**Data records:**
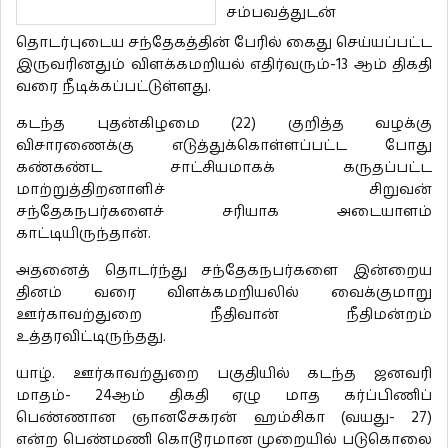
சம்பவத்துடன்
தொடர்புடைய சந்தேகத்தின் பேரில் கைது செய்யப்பட்ட
இருவரினதும் விளக்கமறியல் எதிர்வரும்-13 ஆம் திகதி
வரை நீடிக்கப்பட்டுள்ளது.
கடந்த புதன்கிழமை (22) குறித்த வழக்கு
விசாரணைக்கு எடுத்துக்கொள்ளப்பட்ட போது
கண்கண்ட சாட்சியமாகக் கருதப்பட்ட
மாற்றுத்திறனாளிச் சிறுவன்
சந்தேகநபர்களைச் சரியாக அடையாளம்
காட்டியிருந்தான்.
அதனைத் தொடர்ந்து சந்தேகநபர்களை இன்றைய
தினம் வரை விளக்கமறியலில் வைக்குமாறு
ஊர்காவற்துறை நீதிவான் நீதிமன்றம்
உத்தரவிட்டிருந்தது.
யாழ். ஊர்காவற்துறை பகுதியில் கடந்த ஜனவரி
மாதம்- 24ஆம் திகதி ஏழு மாத கர்ப்பிணிப்
பெண்ணான ஞானசேகரன் ஹம்சிகா (வயது- 27)
என்ற பெண்மணி கொடூரமான முறையில் படுகொலை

**Description of the task:** What you give back must match the material above exactly, minus its pictures.

**Response to the task:**
சம்பவத்துடன்
தொடர்புடைய சந்தேகத்தின் பேரில் கைது செய்யப்பட்ட
இருவரினதும் விளக்கமறியல் எதிர்வரும்-13 ஆம் திகதி
வரை நீடிக்கப்பட்டுள்ளது.
கடந்த புதன்கிழமை (22) குறித்த வழக்கு
விசாரணைக்கு எடுத்துக்கொள்ளப்பட்ட போது
கண்கண்ட சாட்சியமாகக் கருதப்பட்ட
மாற்றுத்திறனாளிச் சிறுவன்
சந்தேகநபர்களைச் சரியாக அடையாளம்
காட்டியிருந்தான்.
அதனைத் தொடர்ந்து சந்தேகநபர்களை இன்றைய
தினம் வரை விளக்கமறியலில் வைக்குமாறு
ஊர்காவற்துறை நீதிவான் நீதிமன்றம்
உத்தரவிட்டிருந்தது.
யாழ். ஊர்காவற்துறை பகுதியில் கடந்த ஜனவரி
மாதம்- 24ஆம் திகதி ஏழு மாத கர்ப்பிணிப்
பெண்ணான ஞானசேகரன் ஹம்சிகா (வயது- 27)
என்ற பெண்மணி கொடூரமான முறையில் படுகொலை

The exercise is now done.